A Year of Dance: 1726

Following my recent detailed analysis of the 1725-1726 theatrical season on the London stage, I thought I should return to my A Year of Dance series and add 1726. (I wrote about 1725 quite some time ago). Politically, this seems to have been a quieter year than 1725.

In France in June, Louis XV appointed his old tutor André-Hercule de Fleury as his chief minister. Fleury was created a cardinal in September 1726. The previous spring, the poet and writer Voltaire had arrived in England for two years of exile from France following a second period of imprisonment in the Bastille. He quickly learned English, honing his language skills by regular visits to London’s theatres. During his stay he was to meet Alexander Pope, John Gay and Jonathan Swift, among others.

In England, 1726 was marked by the death of the architect and dramatist Sir John Vanbrugh on 26 March, followed by that of the scourge of London’s theatres Jeremy Collier on 26 April, whose A Short View of the Immorality and Profaneness of the English Stage published in 1698 had attacked Vanbrugh among other leading playwrights. Towards the end of the year, George I’s former wife Sophia Dorothea of Celle died. Their marriage had been dissolved following her adultery in 1694 and she had been imprisoned in her native Celle for more than twenty years. 1726 also saw the publication of Swift’s Gulliver’s Travels (‘Lilliputians’ would in due course become a popular feature on the London stage), as well as the ‘rabbit’ hoax by Mary Toft which fascinated and bamboozled many over the autumn.

In the wider context for these posts, the most significant theatrical event of 1726 in London was the new pantomime at Lincoln’s Inn Fields, Apollo and Daphne given on 14 January, which brought Francis and Marie Sallé back to the London stage after an absence of several years and reintroduced them to audiences as adult dancers. It answered Drury Lane’s 1725 Apollo and Daphne pantomime, which was revised and revived in reply. This small painting by the Italian artist Michele Rocca probably dates to the early 18th century.

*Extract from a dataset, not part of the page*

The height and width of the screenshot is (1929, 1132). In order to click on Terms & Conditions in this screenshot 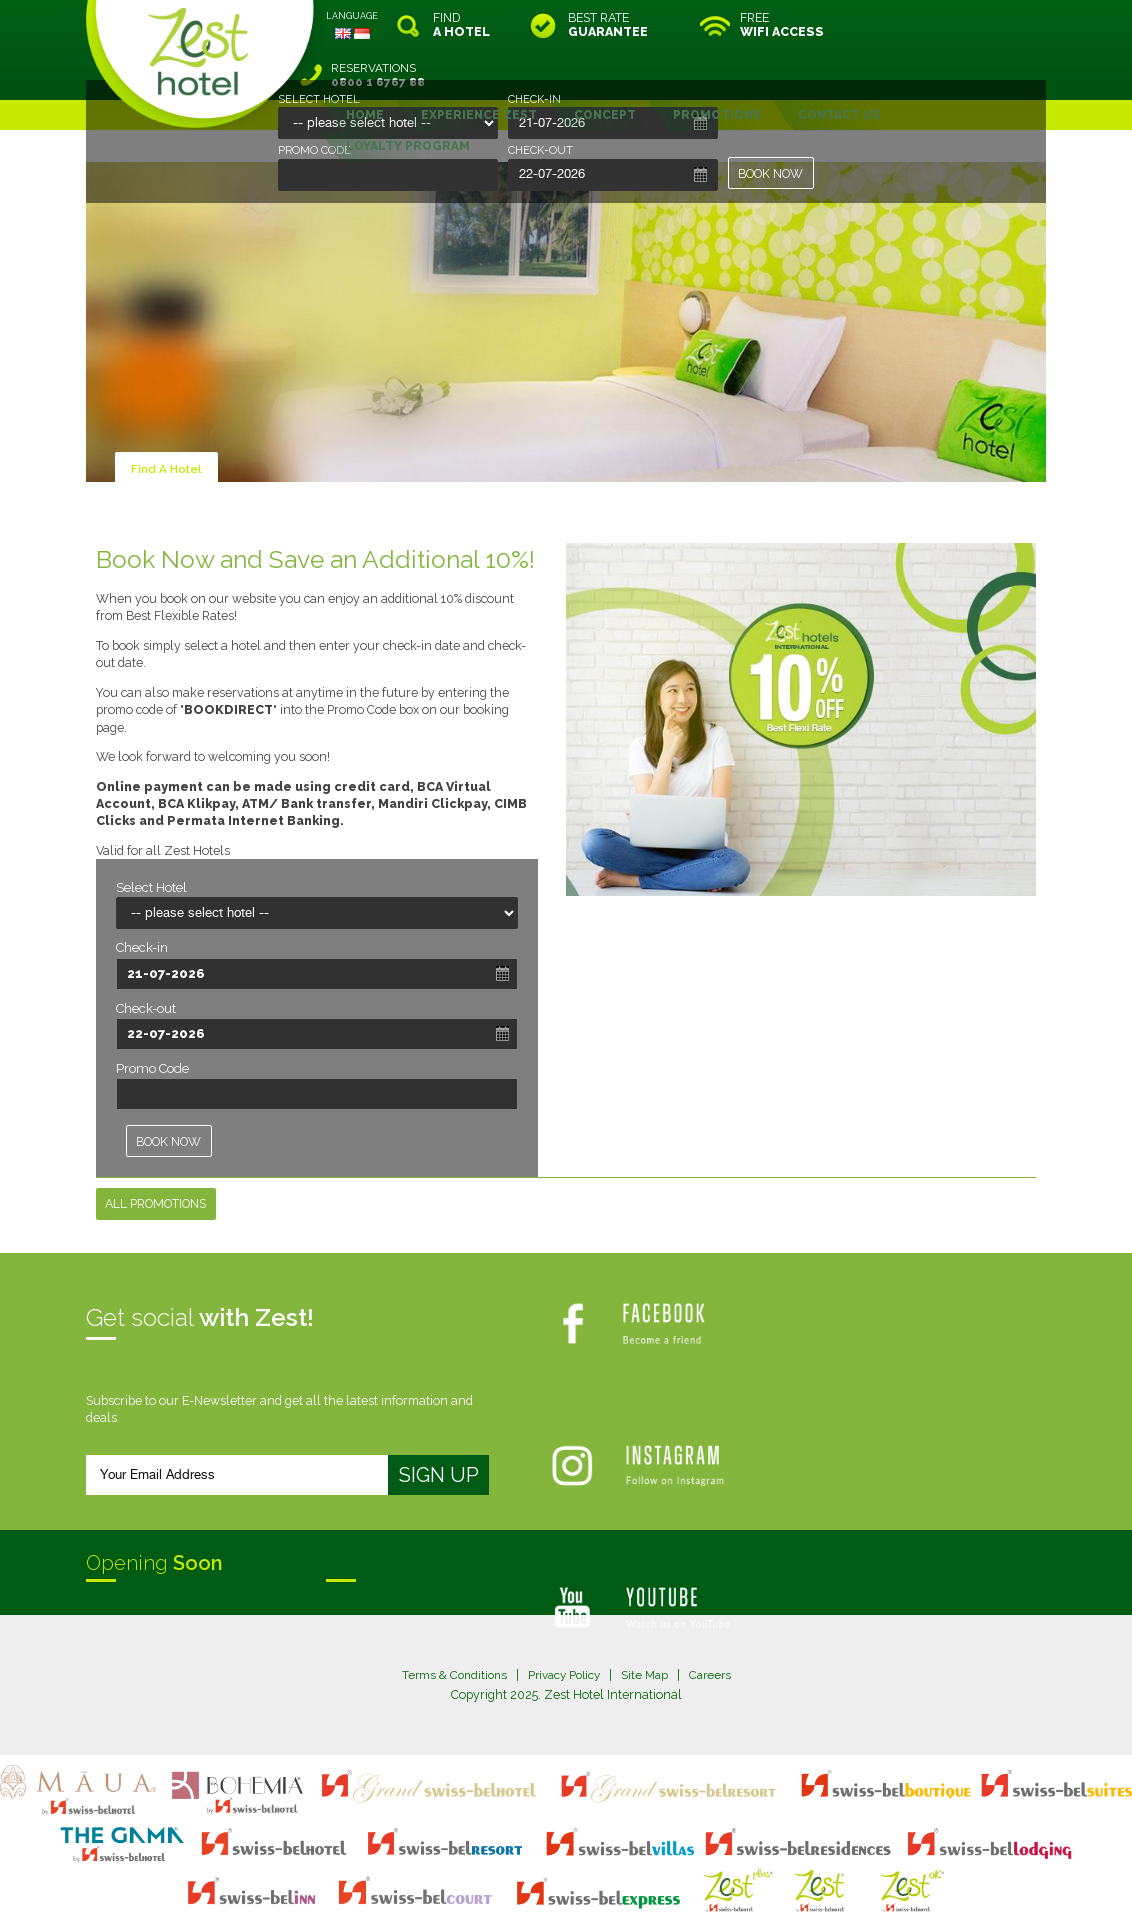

There was also Italian opera at the King’s Theatre, with two new operas by Handel – Scipione on 12 March and Alessandro on 5 May. The Italian soprano Faustina Bordoni made her debut as Rossane in Alessandro, with Francesca Cuzzoni as Lisaura and Senesino in the title role.

In Paris, Destouches’s opéra-ballet Les Stratagèmes de l’Amour (composed to celebrate the marriage of Louis XV and Marie Leszczyńska the previous year) was given at the Paris Opéra on 28 March. The dancers included Françoise Prévost and David Dumoulin – she led the Troyennes in the first divertissement in Entrée I, while he led the Matelots in the second divertissement, and they danced together as Esclaves (with sixteen other dancers) in Entrée III. Rebel’s tragédie en musique Pyrame et Thisbé had its first performance on 17 October. David Dumoulin and Mlle Prévost also danced in this production, leading the Egyptiens (with Blondy) in act two and the Bergers and Bergères in act three.

No dances were published in notation this year. The last of the Paris collections had appeared in 1725, while in England the series of new dances ‘For the Year’ by Anthony L’Abbé had already ceased to be annual. It would resume in 1727 and continue, with occasional gaps, until 1733.